“Any significance of our paper comes from the fact that it offers a comprehensive comparison of two distinct methods of signaling by GABA – the basis of each process and the varied functional outcomes.”

This is an extensive and timely review of a field that has gathered a certain momentum in recent years. It brings together data showing how variations in the molecular composition of ionotropic receptors for the neurotransmitter GABA affect their biophysical properties and subcellular targeting, enabling them to participate in different forms of signaling.

Rather than describing a new discovery, it presents an overview of a growing literature. We highlight the differences between conventional "phasic" synaptic GABA_A receptor activation and "tonic" activation of extrasynaptic receptors. Such tonic activation occurs in developing or embryonic neurons, before they receive synaptic input, as well as in some mature neurons.

Any significance of our paper comes from the fact that it offers a comprehensive comparison of two distinct methods of signaling by GABA—the basis of each process, and their different functional outcomes.

Nerve cells in the brain transmit information in the form of electrical activity. At junctions between cells, chemicals (neurotransmitters) are released that carry the signal from one cell to the next. By binding to receptors that are clustered at these points of synaptic contact, neurotransmitters usually cause a change in the movement of ions across the membrane of the target cell.

Neurotransmitters may "excite" cells, making it more likely that they fire an action potential; others may "inhibit" target cells and reduce the likelihood that they will fire action potentials.
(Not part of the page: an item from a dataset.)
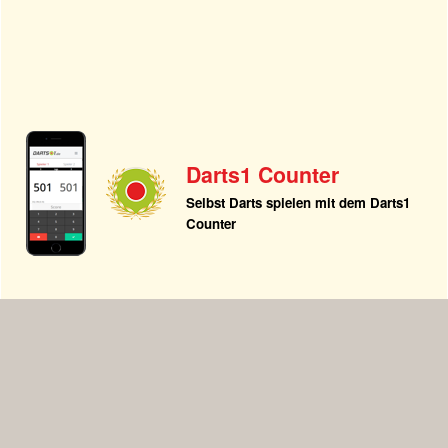
Darts1 Counter
Selbst Darts spielen mit dem Darts1
Counter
The neurotransmitter GABA (у-aminobutyric acid) falls into this latter class and, among other things, plays a key role in preventing pathological over-excitation of the brain.

In our review we compare the traditional form of synaptic signaling with one in which certain subtypes of GABA receptors, found outside of synapses, can be persistently activated by low concentrations of GABA in the environment of the cells.
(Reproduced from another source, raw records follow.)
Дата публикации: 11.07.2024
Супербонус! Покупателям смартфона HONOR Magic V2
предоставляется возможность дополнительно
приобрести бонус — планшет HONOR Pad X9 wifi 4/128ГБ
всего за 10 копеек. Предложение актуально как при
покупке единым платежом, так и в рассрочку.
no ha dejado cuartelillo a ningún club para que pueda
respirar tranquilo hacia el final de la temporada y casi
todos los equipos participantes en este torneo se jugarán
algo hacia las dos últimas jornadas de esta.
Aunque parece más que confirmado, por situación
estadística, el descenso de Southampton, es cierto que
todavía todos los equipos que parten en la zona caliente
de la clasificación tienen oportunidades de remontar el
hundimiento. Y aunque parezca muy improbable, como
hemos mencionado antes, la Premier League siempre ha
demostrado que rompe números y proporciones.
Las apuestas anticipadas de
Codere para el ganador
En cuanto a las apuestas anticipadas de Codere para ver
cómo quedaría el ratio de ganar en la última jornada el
The receptors that allow this persistent or "tonic" form of signaling have a different molecular composition and different properties from those located at synapses, which are activated briefly by a pulse of GABA released from the presynaptic cell. Aside from having different effects on their target cells, the receptors that mediate these forms of signaling also respond differently to important classes of drugs such as anesthetics, hypnotics, and, somewhat controversially, alcohol.

I have long been interested in the neurotransmitter GABA. I stumbled into work on tonic receptor activation as a result of a fortuitous observation made while using electrophysiological methods to investigate GABA-mediated neurotransmission in the cerebellum. This early work was performed with Makoto Kaneda—now at the Keio University School of Medicine in Tokyo—and Stuart Cull-Candy at UCL.
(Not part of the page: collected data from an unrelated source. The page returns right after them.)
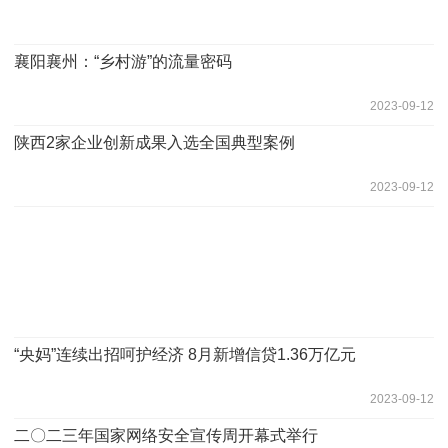
襄阳襄州：“乡村游”的流量密码
2023-09-12
陕西2家企业创新成果入选全国典型案例
2023-09-12
“央妈”连续出招呵护经济 8月新增信贷1.36万亿元
2023-09-12
二〇二三年国家网络安全宣传周开幕式举行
Subsequently, I spent a long and fruitful period working on this problem with Stephen Brickley (now at Imperial College London), moving from a basic characterization of the process in cerebellar granule cells, to identification of the GABA_A receptors involved, through studies of transgenic animals in collaboration with Bill Wisden (then at the MRC Laboratory of Molecular Biology in Cambridge, now at the Institute of Medical Sciences, Aberdeen University) and Istvan Mody (UCLA).

My co-author on this review, Zoltan Nusser, is Head of the Laboratory of Cellular Neurophysiology at the Institute of Experimental Medicine in Budapest, Hungary. Zoltan entered this field originally from an anatomical angle, having worked in the laboratory of Peter Somogyi at the MRC Anatomical Neuropharmacology Unit in Oxford on methods allowing the EM localization of GABA_A receptors.